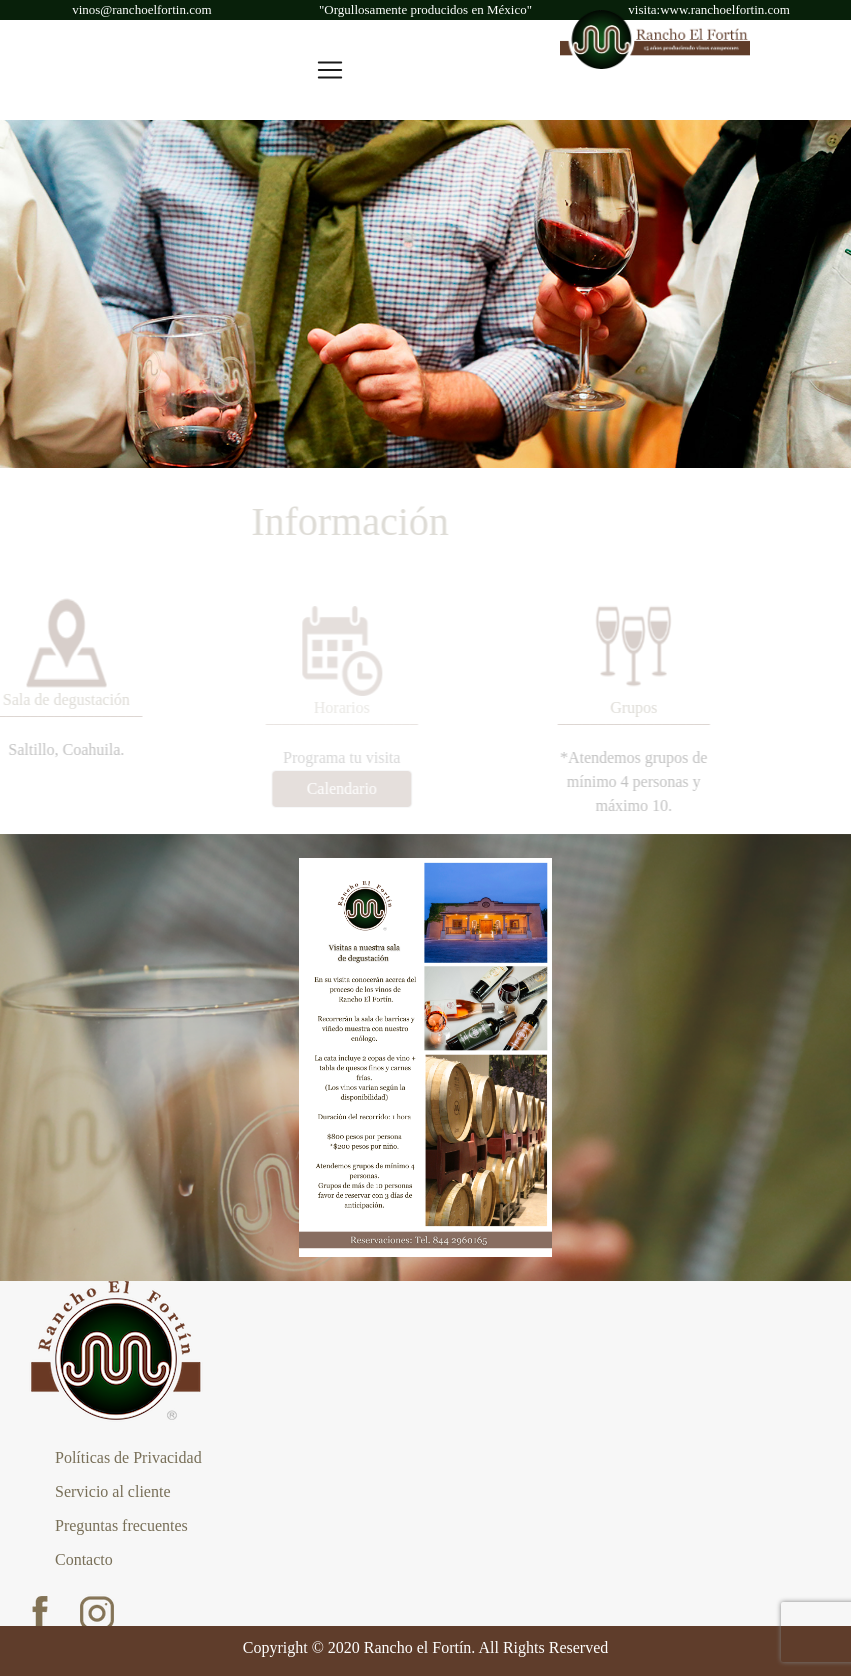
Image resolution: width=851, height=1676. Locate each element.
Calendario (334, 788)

---

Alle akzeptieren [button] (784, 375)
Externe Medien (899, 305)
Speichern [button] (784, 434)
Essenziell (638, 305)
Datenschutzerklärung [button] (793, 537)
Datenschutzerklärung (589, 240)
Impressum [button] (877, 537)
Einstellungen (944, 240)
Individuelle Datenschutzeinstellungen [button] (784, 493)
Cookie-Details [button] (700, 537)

Aim of the task:
Going through the entries above, report how many lines include the string "button". The number alone is the answer.

Output below:
6